Added by naruse (Yui NARUSE) over 1 year ago. Updated over 1 year ago.

Status:
Open
Priority:
Normal
Assignee:
-
Target version:
-
[ruby-core:74493]

Description

Ruby has well documented in rdoc.
It also has a frontend CLI.

But people seems not using ri...

At first, write your request here to improve ri command!

Sample ri.png (44.7 KB) Sample ri.png kgrz (Kashyap K), 03/23/2016 06:25 AM

History

#1 [ruby-core:74494] Updated by kgrz (Kashyap K) over 1 year ago

We could add the ri commands for each method on the Ruby doc HTML pages at just under the method signature line (like shown in the image attached) or some place else. That way anyone who visits the Ruby doc website will come to know the ri tool in general. And they might end up using it next time onwards. One more side-effect of this is that the difference between the 'dot' and 'pound' style usage (String#to_s and Kernel.eval) may become clear for people new to the language.

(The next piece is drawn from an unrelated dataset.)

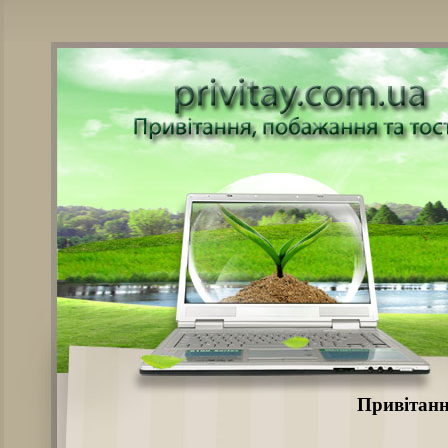
Привітання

#2 [ruby-core:74499] Updated by shevegen (Robert A. Heiler) over 1 year ago

ri is a bit weird, perhaps it is just that I got used to it not being that hugely important back in 2003 or
2004 or so.

I had to ask on stackoverflow how to obtain information from ri/rdoc, for use in a REPL.

The API is something like:

RDoc::RI::Driver.process_args

It works fine, too, but finding this part is ... not really great. I'd wish there would be class methods for
this on the "RDoc." namespace directly, something readable like "RDoc.obtain_documentation_for(:this_method)"
or just something similar.

Anyway I very much support Yui Naruse's issue tracker here. The better ri, the more people will use it!

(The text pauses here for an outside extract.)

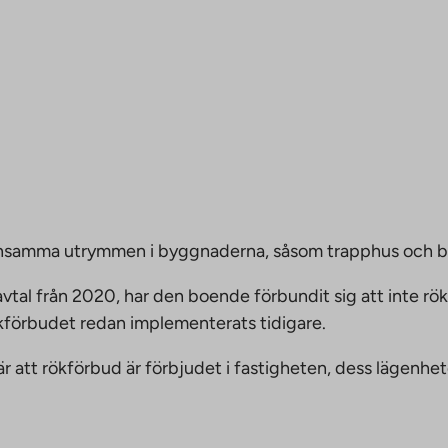
emensamma utrymmen i byggnaderna, såsom trapphus och 
vtal från 2020, har den boende förbundit sig att inte rö
ökförbudet redan implementerats tidigare.
nnebär att rökförbud är förbjudet i fastigheten, dess läge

I would also like to suggest to style the http://ruby-doc.org/core-2.3.0/ page better.

For 2.3.0 it may be ok, but the whole ruby-doc.org site seems to have some missing stuff or links and
it is a bit confusing to use.

Personally for my own projects, I do not use rdoc. I do document my methods a lot, mind you, I just
do not use ri/rdoc much at all because I do not find them too useful. I have no idea what else to
use - right now I am settling for simply writing documentation into local .cgi pages which can
generate a .html page which can be used for autogenerating a .pdf file using wkhtmltopdf

This is not really pretty either but at least I get to style and design things how I want to.
(I would love to have a unified way to present both normal user documentation AND documentation
for the developer; I very much like the "click to view source" functionality, that part is
nice to have. If people want to obtain that information, they just click on it, and if they
do not need it, it is hidden by default.)

Anyway, not sure if this is helpful, just some semi-random thoughts from me.

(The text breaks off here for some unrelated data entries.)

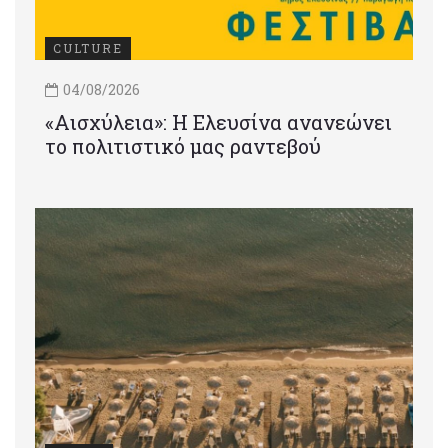
CULTURE
04/08/2026
«Αισχύλεια»: Η Ελευσίνα ανανεώνει
το πολιτιστικό μας ραντεβού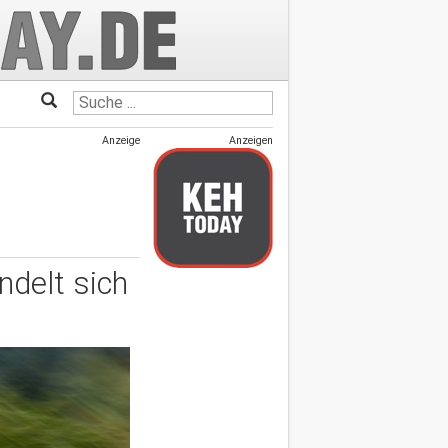
Anzeige
Anzeigen
ndelt sich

#3 [ruby-core:74503] Updated by duerst (Martin Dürst) over 1 year ago

I think it would be great to somehow integrate the 'do_you_mean' functionality into ri.

Also, a bit more interactivity may help. As an example, if I write "ri each", I get just a concatenation of the doc for many different 'each' methods. It would be better to get a list, and a way to select a specific one.

Also, being able to use something like ri inside irb may be helpful. Maybe that already exists, and I just don't know.

#4 [ruby-core:74589] Updated by stomar (Marcus Stollsteimer) over 1 year ago

I like and use ri. It's nice that it works offline but there are some inconveniences; two of them that come to my mind right now:

  • For common method names the output is rather confusing, implementations from core and stdlib and installed gems are listed without any logic order (at least to me).

  • ri doesn't give the full namespace hierarchy of a given method, so it's not always easy to get more information on the class that defines a specific method. Example: ri fetch points to the Row class ("Implementation from Row"), but ri Row doesn't give any result (only ri CSV::Row does).

Regarding the suggestion of showing the ri command for every method in the HTML docs: for me that would produce too much noise.